In the meantime, a major insurgent-held town in southwestern Syria has accepted the return of regime leader Bashar al Assad's rule, pro-regime media and a war monitor said on Sunday, though some local activists and rebels disputed a deal had been completed.
Talks in Syria between opposition forces and Russian regime allies broke down Wednesday with no further sessions having been set, according to rebel spokesperson Ibrahim Jabbawi.
Numerous towns in the southwest had already struck their own surrender deals with the government in the teeth of the army advance and aerial bombardment, independently of the main rebel factions.
According to the UN, Jordan hosts about 650,000 registered Syrian refugees and has said that it will not open its border for more to cross.

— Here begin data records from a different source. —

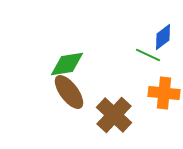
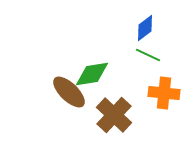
blue diamond: moved 18 px left, 9 px up
green diamond: moved 25 px right, 10 px down
brown ellipse: rotated 9 degrees counterclockwise
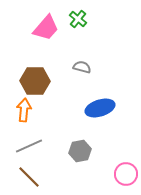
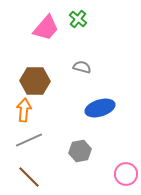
gray line: moved 6 px up
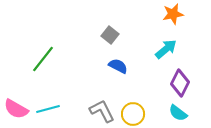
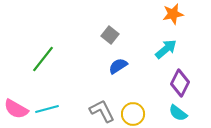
blue semicircle: rotated 60 degrees counterclockwise
cyan line: moved 1 px left
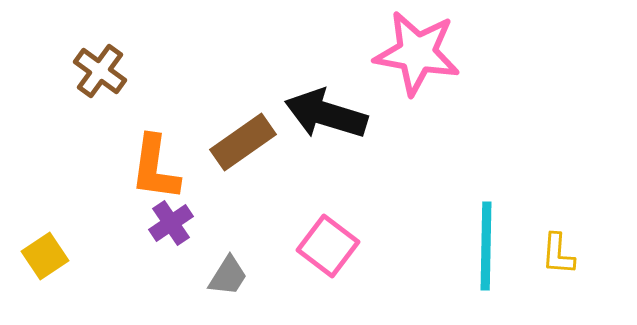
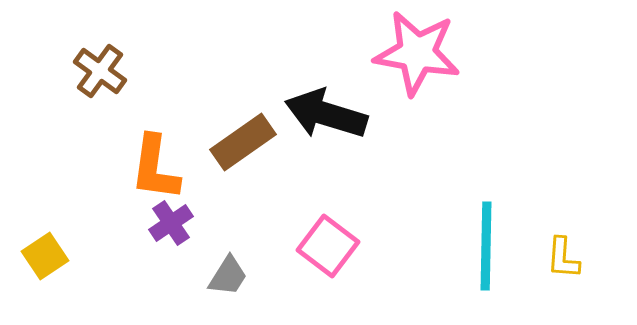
yellow L-shape: moved 5 px right, 4 px down
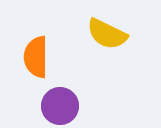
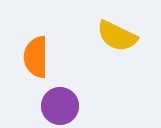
yellow semicircle: moved 10 px right, 2 px down
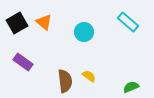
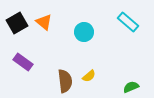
yellow semicircle: rotated 104 degrees clockwise
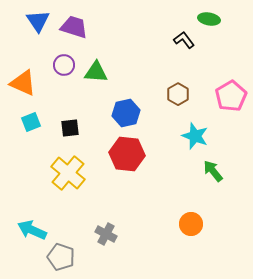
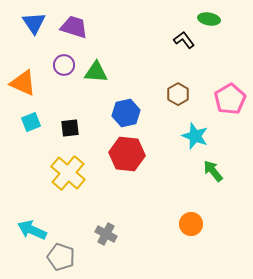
blue triangle: moved 4 px left, 2 px down
pink pentagon: moved 1 px left, 3 px down
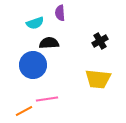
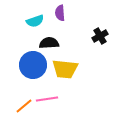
cyan semicircle: moved 2 px up
black cross: moved 5 px up
yellow trapezoid: moved 33 px left, 10 px up
orange line: moved 5 px up; rotated 12 degrees counterclockwise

The explosion rocked an area where arms depots are located in the northern sector of Daraa's northern countryside near the town of Lajat, said the Syrian Observatory for Human Rights, adding that it's not yet clear whether the explosion was a result of a foreign attack or some technical error.
Around 164,000 of the displaced people are now close to the Golan heights - an area of Syria now occupied by Israel - while 60,000 are close to the Jordanian border.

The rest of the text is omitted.